Erin llevó champán y pasteles a la oficina y compartió su secreto, que ya no lo era, con sus compañeros de trabajo. El jefe se quedó atónito.

—Vaya vaya con Petu. Dentro de poco necesitaremos audiencia para hablar con usted. Enhorabuena, y que no sea flor de un día.

—Me alegro muchísimo por ti, de verdad. Te lo mereces.

Erin miró a Álvaro sintiendo un leve temblor en el corazón. Habían tenido una historia que terminó pronto. Ella hacía poco que se había separado de Hans y se ilusionó con Álvaro hasta que comprendió que él no quería compromisos ni responsabilidades. ¿Sería capaz de reintentar una relación con él? Una segunda mirada la convenció de que no.

—Gracias, Álvaro.

Los ojos pardos de él brillaron un momento, pero tuvo el buen gusto de no hacer ninguna alusión personal. Erin volvió a reconocer que era guapo a rabiar, con el cuerpo bien tonificado por los ejercicios en el gimnasio.

—Nos pasamos horas sentados —decía riendo—. Si no saliera a correr ni fuera al gimnasio acabaría tan redondo como una bola, igual que el señor Ibáñez. A ver, Petu, ¿tú querrías a un tío que pareciera una mesa camilla?

—Depende de cómo se portara conmigo, supongo.

—Venga, no te engañes. Lo de la belleza interior está muy bien, pero el amor entra por los ojos.

—Sí y no. El amor verdadero es compromiso y continuidad, aunque el tiempo nos vuelva redondos y arrugados.
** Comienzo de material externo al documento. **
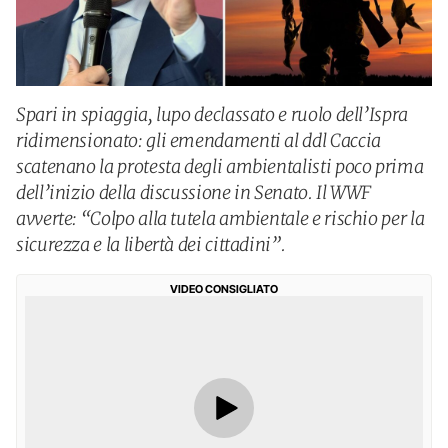
Spari in spiaggia, lupo declassato e ruolo dell’Ispra
ridimensionato: gli emendamenti al ddl Caccia
scatenano la protesta degli ambientalisti poco prima
dell’inizio della discussione in Senato. Il WWF
avverte: “Colpo alla tutela ambientale e rischio per la
sicurezza e la libertà dei cittadini”.
VIDEO CONSIGLIATO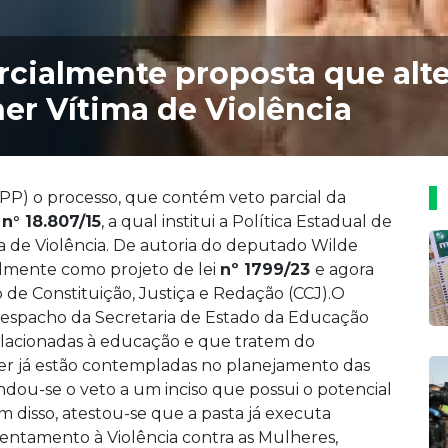
cialmente proposta que alte
er Vítima de Violência
(PP) o processo, que contém veto parcial da
 n° 18.807/15
, a qual institui a Política Estadual de
a de Violência. De autoria do deputado Wilde
almente como projeto de lei
nº 1799/23
e agora
 de Constituição, Justiça e Redação (CCJ).O
despacho da Secretaria de Estado da Educação
elacionadas à educação e que tratem do
er já estão contempladas no planejamento das
dou-se o veto a um inciso que possui o potencial
m disso, atestou-se que a pasta já executa
rentamento à Violência contra as Mulheres,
—De verdad, Petu, yo no podría estar con una mujer fea y arrugada por mucho que estuviera casada conmigo. Bueno, tampoco tengo intención de casarme.

—Odias el compromiso.

—Absolutamente. Tú yo nos divertimos porque sabemos que no tenemos ninguna obligación de estar juntos y podemos ir con quien nos apetezca si surge la ocasión. Eso es lo bueno de mantener una relación abierta y sin compromiso.

Erin recordaba haberle mirado de otra manera en aquel momento. Estaban en la cama revuelta recuperando el aliento. Pronto ella tendría que vestirse y volver a su casa porque a Álvaro le gustaba dormir solo.
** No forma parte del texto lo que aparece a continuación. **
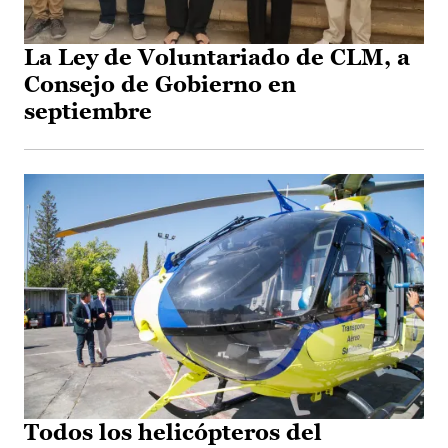
La Ley de Voluntariado de CLM, a
Consejo de Gobierno en
septiembre
Todos los helicópteros del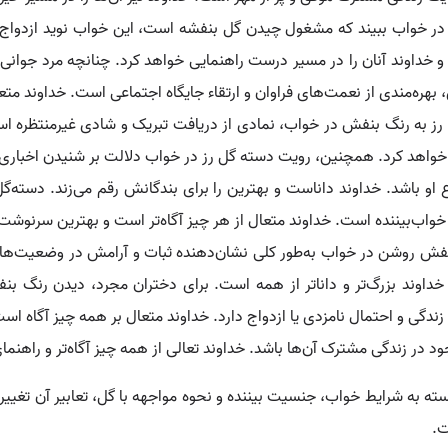
 در خواب ببیند که مشغول چیدن گل بنفشه است، این خواب نوید ازدواج یا
و خداوند آنان را در مسیر درست راهنمایی خواهد کرد. چنانچه مرد جوانی خ
هره‌مندی از نعمت‌های فراوان و ارتقاء جایگاه اجتماعی است. خداوند مت
 به رنگ بنفش در خواب، نمادی از دریافت تبریک و شادی غیرمنتظره اس
خواهد کرد. همچنین، رویت دسته گل رز در خواب دلالت بر شنیدن اخباری د
 او باشد. خداوند داناست و بهترین را برای بندگانش رقم می‌زند. دسته‌گ
خواب‌بیننده است. خداوند متعال از هر چیز آگاه‌تر است و بهترین سرنوشت ر
ش روشن در خواب به‌طور کلی نشان‌دهنده ثبات و آرامش در وضعیت‌ها و 
 خداوند بزرگ‌تر و داناتر از همه است. برای دختران مجرد، دیدن رنگ
 و احتمال نامزدی یا ازدواج دارد. خداوند متعال بر همه چیز آگاه است 
د در زندگی مشترک آن‌ها باشد. خداوند تعالی از همه چیز آگاه‌تر و راهن
ه به شرایط خواب، جنسیت بیننده و نحوه مواجهه با گل، تعابیر آن تغییر 
ت.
—Una vez me desperté y vi a una chica en mi cama, no se había ido. Fue muy desagradable, insinuó que quería desayunar. No había entendido la diferencia entre echar un polvo, por muy bueno que sea, y quedarse a dormir con desayuno incluido. Menos mal que tú lo has entendido desde el principio, por eso me gustas.

Erin le sonrió con toda la cara y se marchó. Allí terminó su aventura. Cuando él le propuso pasar otra noche tórrida y apasionada, Erin se negó sin aspavientos.
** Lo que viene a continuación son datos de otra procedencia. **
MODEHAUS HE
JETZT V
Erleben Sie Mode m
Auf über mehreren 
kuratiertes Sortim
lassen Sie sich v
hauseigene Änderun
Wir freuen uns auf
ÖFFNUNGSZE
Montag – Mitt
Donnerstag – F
—Ya no me apetece —le dijo al sorprendido Álvaro—. No tengo ninguna obligación respecto a ti.

Erin se dio cuenta de que él estaba poniendo en marcha su capacidad de seducción, pero ella había aprendido a no dejarse obnubilar.

—Os mandaré invitaciones para la presentación. Será un viernes por la tarde y agradecería que vinierais a apoyarme.